Da qui l’idea di sfruttare i malware per trasformare i PC infetti in “schiavi” che lavorano per conto dei pirati informatici generando cripto-valuta e versandola direttamente sui conti dei cyber-criminali. I pirati, però, puntavano di solito a compromettere macchine particolarmente potenti, come i server con sistemi Linux, che potevano garantire un certo guadagno.

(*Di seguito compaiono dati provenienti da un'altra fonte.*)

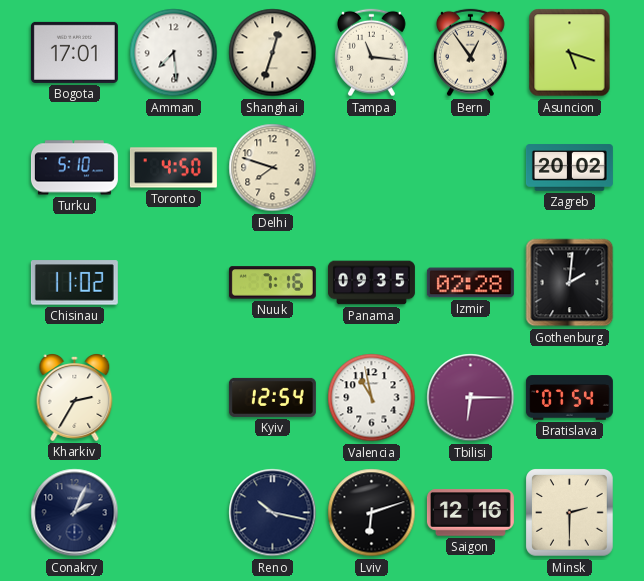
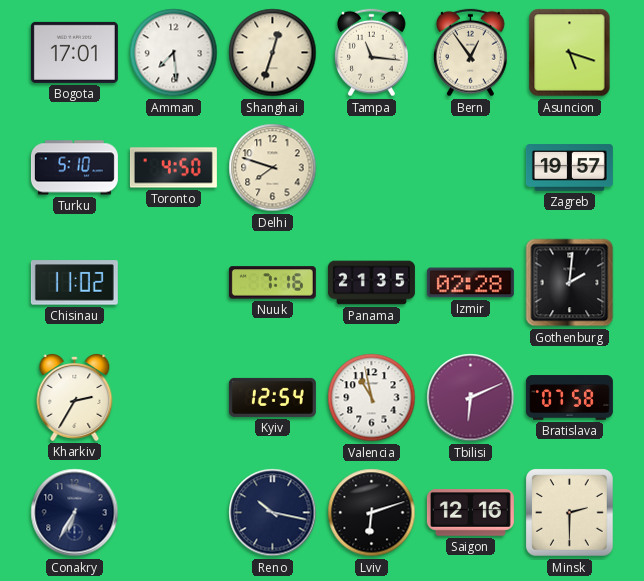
Zagreb: 20:02 -> 19:57
Panama: 09:35 -> 21:35
Tbilisi: 6:15 -> 6:11
Bratislava: 07:54 -> 07:58
Conakry: 2:04 -> 6:35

Ora, però, sembra che le cose siano cambiate. E in peggio. Il motivo, secondo i ricercatori Kaspersky, è che nel frattempo sono nate nuove cripto-valute relativamente “giovani” che sono ancora facili da generare e che, di conseguenza, rendono appetibili come miner anche i normali computer domestici.
Negli ultimi mesi i casi di questo tipo si sono effettivamente fatti più frequenti, a partire dal caso di Adylkuzz, il malware che sfruttava la stessa vulnerabilità di WannaCry per diffondersi e che installava sui PC infetti, appunto, un miner.
A confermare le ipotesi dei ricercatori Kaspersky c’è anche il fatto che nella maggior parte dei casi i software in questione non si rivolgono ai Bitcoin, ma ad altre cripto-valute come i Monero, che garantirebbero anche un maggior livello di anonimato per chi li usa.
Il problema è che, a differenza di altri malware come i trojan, i miner non hanno comportamenti che i software antivirus considerano “dannosi”. Di conseguenza la loro individuazione risulta più difficile e l’unico argine è rappresentato dalle situazioni in cui la loro installazione viene eseguita all’insaputa della vittima.
Quando il miner è invece integrato in un programma più o meno legittimo (come in un caso di cui abbiamo parlato qualche tempo fa) le cose si fanno molto più complicate.